Cuento de Navidad. Ilustraciones

Mientras hurgaba en la caja de cartón enorme, una caja que un día albergó una cocinita regalo de Melchor, Gaspar y Baltasar, y que guardaba bolas de cristal, espumillones de todos los colores y un par de juegos de luces fundidas, sus dedos tropezaron con algo más pequeño y áspero.
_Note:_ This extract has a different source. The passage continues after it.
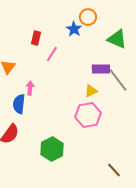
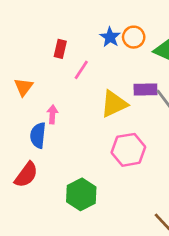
orange circle: (88, 17) -> (134, 37), moved
yellow triangle: (91, 91) -> (114, 104), moved, size x1.6

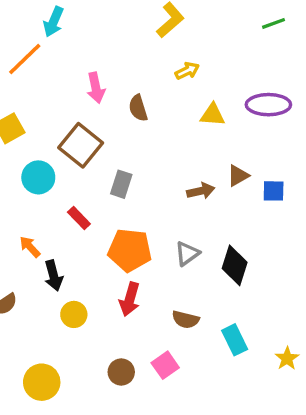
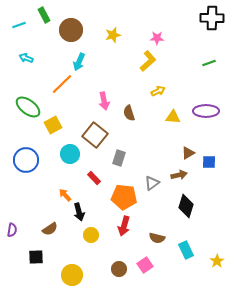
brown arrow: (201, 191) -> (179, 175), moved
gray triangle: (187, 254) -> (152, 183), moved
No era cristal ni porcelana, sino papel ¿Qué era aquello? Lo sacó. Era un objeto burdo, mal hecho y ridículamente feo. Una estrella de cinco puntas de pasta de papel, pintada con témpera escolar de un rojo que se intuía más que verse debido al paso de los años, salpicada de purpurina plateada que se desprendía al tacto. Una de las puntas estaba doblada y el hilo dorado para colgarla, deshilachado. Era una reliquia de los años de escuela. Ni siquiera era capaz de recordar con qué profesora la había hecho. ¿Con doña María Luisa?, ¿con la señorita Pilar? ¿o con doña Teresa, una mujer que siempre fue mayor, que siempre vestía una chaqueta gris muy abrigada y llevaba el pelo siempre en su sitio?

Al rozar la superficie rugosa, el apartamento se desvaneció. Ella no estaba en el salón. Estaba en el húmedo y frío gimnasio de su escuela primaria, rodeada de los elementos de tortura, como los denominaba, las espalderas, las colchonetas y el plinto, cubierta de pegamento blanco hasta los codos. Tenía seis años y la maestra, con tono firme, casi gritando, le había dicho: “¡Usa más pegamento! ¡Se va a caer!”. Ella, concentrada y ajena, había murmurado que la estrella debía ser perfecta para el “Árbol de la Felicidad” de su casa.